Plan type is less important than it used to be. This is due both to the legal requirement that all plans pay some benefits in the form of a lump–sum distribution and to accelerated vesting requirements. Chart 3 shows the pattern of benefit growth under the defined contribution and defined benefit plan approaches. It makes clear that for the mobile worker – that is, about 75 percent of workers – the defined contribution plan can lead to higher retirement asset accumulations. This makes the point that both plan types can serve valuable purposes, but one plan type does not fit all.

Chart 9 provides a 1990 data snapshot of pension benefit payments. The chart shows that a somewhat startling $107.2 billion was paid in lump sums in 1990, compared to $127.1 billion in annuity payments. Chart 10 shows why this raises issues for the baby boomers retirement futures: 44 percent of the dollars paid in lump–sum distributions are not saved for retirement, and 70 percent of the people who get them do not save them for retirement. Table 5 shows simulations of what baby boomer retirement income would look like if all lump–sum distributions were rolled over and saved for retirement. Instead of the 36 percent pension income delivery to retirees today (table 1) , it would reach 77 percent as the baby boomers retire and 84 percent in later years.

This highlights the fourth baby boomer challenge: the need for preservation of lump–sum distributions upon job change or retirement in order to meet retirement income goals.

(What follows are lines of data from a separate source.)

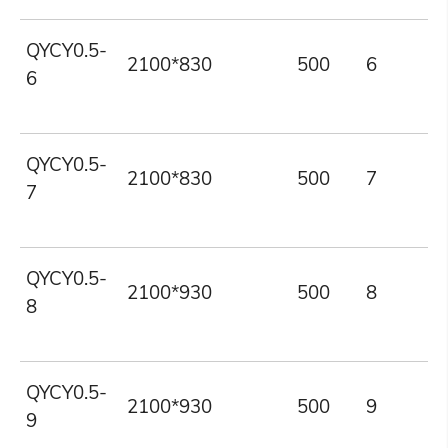
QYCY0.5-
2100*830
500
6
6
QYCY0.5-
2100*830
500
7
7
QYCY0.5-
2100*930
500
8
8
QYCY0.5-
2100*930
500
9
9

It is important to note how important involvement by institutions like the government and employers can be. The data already provided indicate how important the mandatory system of Social Security and voluntary set asides of employer pensions have been in providing income to today’s retirees. Table 6 shows participation in individual retirement accounts (IRAs) relative to employer pensions and 401(k) plans. In 1992, 8.1 percent of workers contributed to an IRA (6.3 percent of those without an employer plan). This compares to 43.7 percent of all workers who are in an employer plan, and 64.9 percent of those workers given the option of participation in a 401(k) plan.

This highlights the fifth challenge related to the baby boomers: finding ways to get them to save on a tax–effective basis when they are given the opportunity.

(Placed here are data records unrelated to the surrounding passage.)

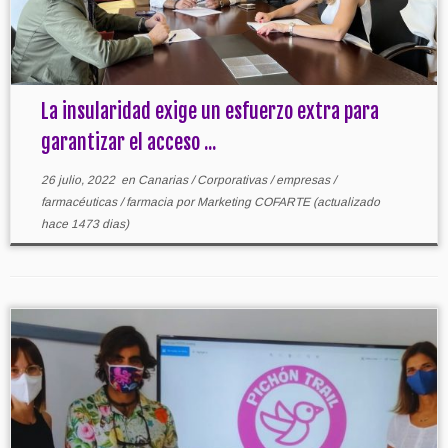
La insularidad exige un esfuerzo extra para
garantizar el acceso ...
26 julio, 2022
en
Canarias
/
Corporativas
/
empresas
/
farmacéuticas
/
farmacia
por
Marketing COFARTE
(actualizado
hace 1473 dias)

It is important to factor retiree medical expenses into consideration when thinking about the baby boomers. Chart 11 shows the degree to which retirees depend upon Medicare and, to a lesser extent, on employer provision. Retirees have acted on their own to purchase supplementation of Medicare where employers have not provided the benefit. Charts 12, 13, and 14 show that 45 percent of have access to retiree health insurance, with wide variation in what the employer will pay. Only 10 percent to 15 percent of baby boomers being promised full employer payment for Medigap policies.

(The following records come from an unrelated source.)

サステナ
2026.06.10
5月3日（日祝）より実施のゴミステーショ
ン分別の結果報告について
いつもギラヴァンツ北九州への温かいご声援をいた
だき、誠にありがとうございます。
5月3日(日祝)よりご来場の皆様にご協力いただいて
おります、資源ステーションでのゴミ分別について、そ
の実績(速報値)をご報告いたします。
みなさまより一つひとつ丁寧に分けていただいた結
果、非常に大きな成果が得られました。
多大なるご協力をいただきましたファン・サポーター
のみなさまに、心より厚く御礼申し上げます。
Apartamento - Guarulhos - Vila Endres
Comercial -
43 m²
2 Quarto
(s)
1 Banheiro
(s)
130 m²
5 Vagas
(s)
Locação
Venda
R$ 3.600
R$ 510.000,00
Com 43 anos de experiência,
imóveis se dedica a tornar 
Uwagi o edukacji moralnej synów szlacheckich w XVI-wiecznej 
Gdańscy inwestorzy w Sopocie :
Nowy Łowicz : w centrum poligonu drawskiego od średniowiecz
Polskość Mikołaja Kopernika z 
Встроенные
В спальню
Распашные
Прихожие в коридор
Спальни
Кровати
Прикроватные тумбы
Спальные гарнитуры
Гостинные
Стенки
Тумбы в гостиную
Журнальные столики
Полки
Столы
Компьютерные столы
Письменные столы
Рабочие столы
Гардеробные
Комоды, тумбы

This highlights the sixth challenge related to the baby boomers: focusing on the implications of rising health care costs and increased life expectancy, and then saving enough to pay for health expenses in retirement at what is likely to be a far higher proportional cost than that faced by today’s retirees.

Conclusion

I want to thank the Committee for the opportunity to testify today and invite you to call on EBRI and ASEC in the future. The baby boom generation is beginning to save, but only one-third have yet done an estimate of how much they need to save for retirement. Employers are doing more now than ever before to raise this number. Employers recognize that while this is a higher proportion than among today’s retirees, it leaves much room for improvement. Workers, like retirees, underestimate how long they will live once retired, but they want to retire early. Education is focusing on this as well. This combination of factors tells us that baby boomers are on a better savings path than today’s retirees, and they have the tools and the opportunity to do even better. The primary challenge for employers and the government is to provide individuals the education to assure that they become planners, savers, and investors, as we have moved from a system focused primarily on the few who work for one employer for a full career to one focused on all workers.